Climate change affects a wide range of business chains including the customers (Gasbarro, et al., 2014). The major aim of this report is to find out whether climate change is integrated into your business strategy. Based on whether climate change is integrated in the business strategy, an analysis of whether the business has included other climate related developments, whether the business includes physical climate and whether the business includes regulations have also been done.
These variables are all categorical in nature. Suitable analyses have been done to achieve the objective. The statistical tools used for analyses are excel and SPSS. An explanation for each of the results or outputs are well discussed to bring out the main objective of this report. The report is based on stakeholder theory.
Literature Review
Climate change is the change in the ecological system over a long period over time (Misani & Pogutz, 2015). Climate is a result of a long term change in the weather conditions and it affects all aspects of human life including business.

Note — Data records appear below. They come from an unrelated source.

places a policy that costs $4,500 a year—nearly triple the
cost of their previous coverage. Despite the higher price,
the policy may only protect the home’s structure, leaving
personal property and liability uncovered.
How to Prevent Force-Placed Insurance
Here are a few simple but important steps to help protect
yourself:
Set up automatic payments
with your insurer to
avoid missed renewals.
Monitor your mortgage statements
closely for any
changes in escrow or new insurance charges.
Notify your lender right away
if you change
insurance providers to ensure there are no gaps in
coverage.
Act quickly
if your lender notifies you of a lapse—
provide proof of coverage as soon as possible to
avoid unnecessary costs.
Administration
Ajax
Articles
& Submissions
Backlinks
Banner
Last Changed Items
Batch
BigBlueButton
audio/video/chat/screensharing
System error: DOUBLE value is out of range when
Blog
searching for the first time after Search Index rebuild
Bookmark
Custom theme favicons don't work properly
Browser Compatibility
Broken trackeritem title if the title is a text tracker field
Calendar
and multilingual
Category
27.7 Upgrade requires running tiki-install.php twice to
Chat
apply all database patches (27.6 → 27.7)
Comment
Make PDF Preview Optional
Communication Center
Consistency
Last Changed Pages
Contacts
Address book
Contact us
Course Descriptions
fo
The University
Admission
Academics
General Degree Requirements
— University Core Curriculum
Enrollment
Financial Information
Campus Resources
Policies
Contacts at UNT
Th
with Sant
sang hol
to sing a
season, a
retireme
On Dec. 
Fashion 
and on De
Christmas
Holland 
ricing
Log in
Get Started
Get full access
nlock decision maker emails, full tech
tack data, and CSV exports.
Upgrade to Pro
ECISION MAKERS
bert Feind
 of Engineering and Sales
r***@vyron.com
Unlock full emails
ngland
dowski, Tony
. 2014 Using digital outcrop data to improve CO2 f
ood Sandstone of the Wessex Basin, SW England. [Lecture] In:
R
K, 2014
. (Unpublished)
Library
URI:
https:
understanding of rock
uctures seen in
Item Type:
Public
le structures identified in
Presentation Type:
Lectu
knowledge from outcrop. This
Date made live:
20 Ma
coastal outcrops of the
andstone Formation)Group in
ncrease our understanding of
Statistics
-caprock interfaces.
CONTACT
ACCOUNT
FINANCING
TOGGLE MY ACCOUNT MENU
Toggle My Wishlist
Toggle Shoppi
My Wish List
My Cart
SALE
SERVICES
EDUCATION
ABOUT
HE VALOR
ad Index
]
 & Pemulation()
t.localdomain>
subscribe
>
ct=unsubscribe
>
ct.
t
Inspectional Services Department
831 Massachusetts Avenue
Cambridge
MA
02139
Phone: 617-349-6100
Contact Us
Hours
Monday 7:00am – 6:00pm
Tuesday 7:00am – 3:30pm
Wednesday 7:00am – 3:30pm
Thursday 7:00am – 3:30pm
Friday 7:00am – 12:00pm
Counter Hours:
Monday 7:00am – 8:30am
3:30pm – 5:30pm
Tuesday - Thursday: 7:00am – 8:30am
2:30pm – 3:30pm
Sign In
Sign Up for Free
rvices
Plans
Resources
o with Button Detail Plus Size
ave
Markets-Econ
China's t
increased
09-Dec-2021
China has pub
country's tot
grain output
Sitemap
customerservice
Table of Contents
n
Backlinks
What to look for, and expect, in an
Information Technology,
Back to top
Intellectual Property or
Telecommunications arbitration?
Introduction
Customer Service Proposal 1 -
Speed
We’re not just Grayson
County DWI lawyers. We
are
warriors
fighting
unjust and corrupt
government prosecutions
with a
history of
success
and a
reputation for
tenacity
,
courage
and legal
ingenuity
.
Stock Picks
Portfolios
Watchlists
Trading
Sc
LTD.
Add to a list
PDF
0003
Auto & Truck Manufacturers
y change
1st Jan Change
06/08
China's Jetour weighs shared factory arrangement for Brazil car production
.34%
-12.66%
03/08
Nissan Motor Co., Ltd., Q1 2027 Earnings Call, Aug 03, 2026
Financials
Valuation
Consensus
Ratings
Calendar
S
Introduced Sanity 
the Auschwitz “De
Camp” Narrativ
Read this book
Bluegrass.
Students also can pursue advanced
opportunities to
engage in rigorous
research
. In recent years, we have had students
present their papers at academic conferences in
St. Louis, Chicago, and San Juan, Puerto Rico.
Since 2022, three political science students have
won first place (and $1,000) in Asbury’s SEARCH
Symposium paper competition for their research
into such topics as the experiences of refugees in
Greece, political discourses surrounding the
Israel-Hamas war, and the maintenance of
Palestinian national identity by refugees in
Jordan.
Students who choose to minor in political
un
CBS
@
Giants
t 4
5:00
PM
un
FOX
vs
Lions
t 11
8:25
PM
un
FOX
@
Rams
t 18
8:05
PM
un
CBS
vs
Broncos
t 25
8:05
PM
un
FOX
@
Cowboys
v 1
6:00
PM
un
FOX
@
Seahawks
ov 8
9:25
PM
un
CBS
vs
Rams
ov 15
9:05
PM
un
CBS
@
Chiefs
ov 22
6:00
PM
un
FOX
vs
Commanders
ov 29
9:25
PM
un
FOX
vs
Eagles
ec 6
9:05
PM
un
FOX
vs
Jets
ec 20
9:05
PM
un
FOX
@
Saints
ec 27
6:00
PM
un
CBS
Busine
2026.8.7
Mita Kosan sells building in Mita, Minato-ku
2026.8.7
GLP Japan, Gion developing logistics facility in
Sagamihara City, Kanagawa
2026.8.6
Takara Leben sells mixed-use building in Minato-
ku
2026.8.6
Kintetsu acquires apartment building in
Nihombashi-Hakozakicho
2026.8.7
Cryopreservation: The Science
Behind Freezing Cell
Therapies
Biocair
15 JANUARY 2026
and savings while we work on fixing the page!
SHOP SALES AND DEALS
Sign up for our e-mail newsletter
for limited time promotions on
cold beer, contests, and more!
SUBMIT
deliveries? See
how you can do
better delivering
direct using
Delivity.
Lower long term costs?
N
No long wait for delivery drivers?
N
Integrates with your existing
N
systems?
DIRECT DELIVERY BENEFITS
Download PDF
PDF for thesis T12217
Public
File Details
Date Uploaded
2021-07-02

According to (Gasbarro, et al., 2014), climate change is described as one of the most threatening hazards of the present time. Climate change is forecasted to be causing devastating effects to the businesses and companies in the twenty first century if it is not well managed by a company. This is a good reason for conducting a study to establish whether companies are prepared for such impacts by integrating climate change.
Climate change can affect various departments in a company. According to (Doda, et al., 2015), impacts of climate change cuts across, finance, human capital, customers, science and technology and the field of science. This implies that for a company looking forward to make meaningful profits, then they have to integrate climate change in their business strategy.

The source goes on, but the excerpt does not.